Presentation information

General Session

General Session » [GS] J-9 Natural language processing, information retrieval

[1N4-J-9] Natural language processing, information retrieval: domain knowledge analysis

Tue. Jun 4, 2019 5:20 PM - 6:40 PM Room N (Front-right room of 1F Exhibition hall)

Chair:Tomoko Okuma Reviewer:Kugatsu Sadamitsu

6:20 PM - 6:40 PM

[1N4-J-9-04] Analysis of vocabulary and ommitted words in car license tests

〇Seiki Matoba1, Masaki Koga1, Motohiro Otuka1, Ichirou Kobayashi2, Hirotoshi Taira1 (1. Faculty of Information Science and Technology, Osaka Institute of Technology, 2. Graduate School of Humanities and Sciences, Ochanomizu University)
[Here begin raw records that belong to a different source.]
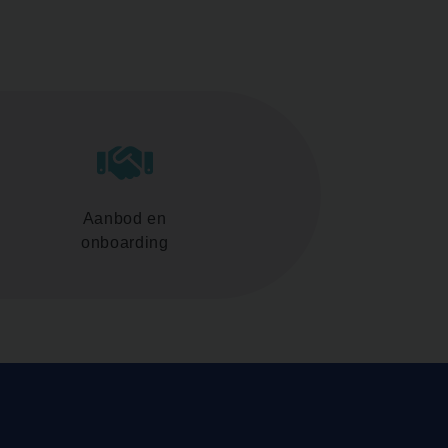
Aanbod en
onboarding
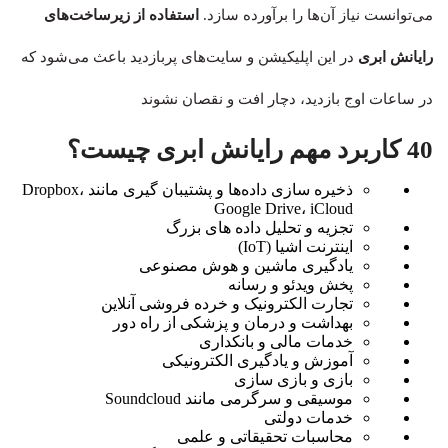
می‌توانست نیاز آن‌ها را برآورده سازد.
استفاده از زیرساخت‌های
رایانش ابری
در این اپلیکیشن و سایت‌های پربازدید باعث می‌شود که
در ساعات اوج بازدید، دچار افت و نقصان نشوند
40 کاربرد مهم رایانش ابری چیست؟
ذخیره سازی داده‌ها و پشتیبان گیری مانند Dropbox،
Google Drive، iCloud
تجزیه و تحلیل داده های بزرگ
اینترنت اشیا (IoT)
یادگیری ماشین و هوش مصنوعی
پخش ویدئو و رسانه
تجارت الکترونیک و خرده فروشی آنلاین
بهداشت و درمان و پزشکی از راه دور
خدمات مالی و بانکداری
آموزش و یادگیری الکترونیکی
بازی و بازی سازی
موسیقی و سرگرمی مانند Soundcloud
خدمات دولتی
محاسبات تحقیقاتی و علمی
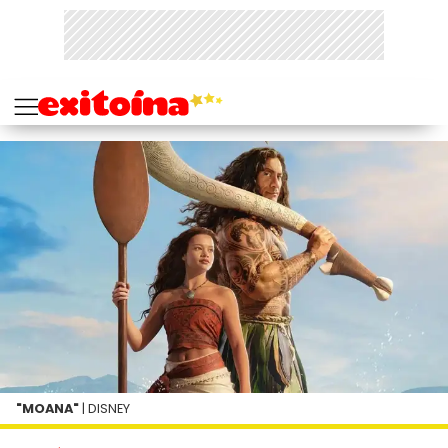
"MOANA"
| DISNEY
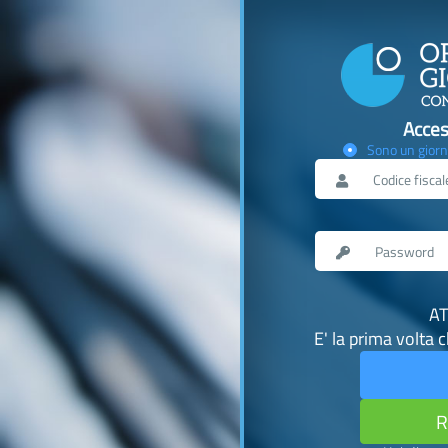
Acces
Sono un giorn
AT
E' la prima volta 
R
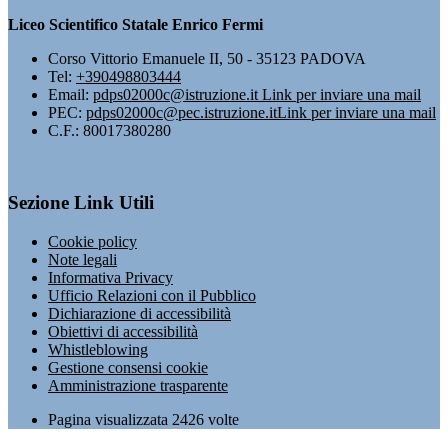
Liceo Scientifico Statale Enrico Fermi
Corso Vittorio Emanuele II, 50 - 35123 PADOVA
Tel:
+390498803444
Email:
pdps02000c@istruzione.it
Link per inviare una mail
PEC:
pdps02000c@pec.istruzione.it
Link per inviare una mail
C.F.: 80017380280
Sezione Link Utili
Cookie policy
Note legali
Informativa Privacy
Ufficio Relazioni con il Pubblico
Dichiarazione di accessibilità
Obiettivi di accessibilità
Whistleblowing
Gestione consensi cookie
Amministrazione trasparente
Pagina visualizzata
2426
volte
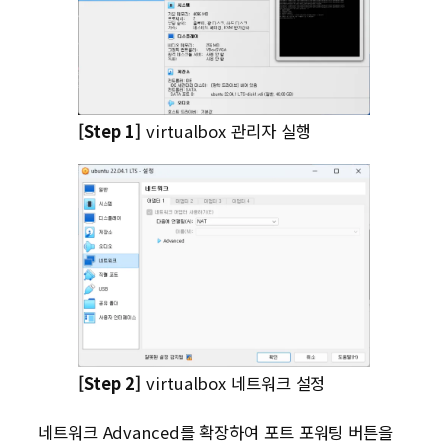
[Step 1]
virtualbox 관리자 실행
[Step 2]
virtualbox 네트워크 설정
네트워크 Advanced를 확장하여 포트 포워팅 버튼을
Keywords:AI, car licence test, automatic problem solver

We develop a solver for Japanese car license tests.

The test consists of about a hundred of true/false questions about traffic rules,

driving manners, architectures of cars and the laws of physics related to cars.

While the passing score is 90\%, The best score in the previous approaches is about 65\%.

The approach is based on the sentence similarity

between the test sentence and most similar sentence

with the gold-standard answer in the database in the solver.

Toward the system to pass the test,

we analyzed the vocabulary and writing styles of the tests.

The results of the analysis showed that the vocabulary is relatively small, which is about 300 words for 100 problems,

and the sentences contain a lot of zero pronouns and they cause the low accuracy of the solver.

Furthermore, we tried to resolve the antecedents using a previous anaphora resolution system.

The results showed that the system cannot resolve the anaphora in the tests,

because each problem consists of only one sentence and the clue to resolve the pronoun is very few,

and they are more difficult to resolve than ones in standard articles.

The analysis has revealed that high-performance systems require the anaphora resolution

which is more based on domain specific knowledge.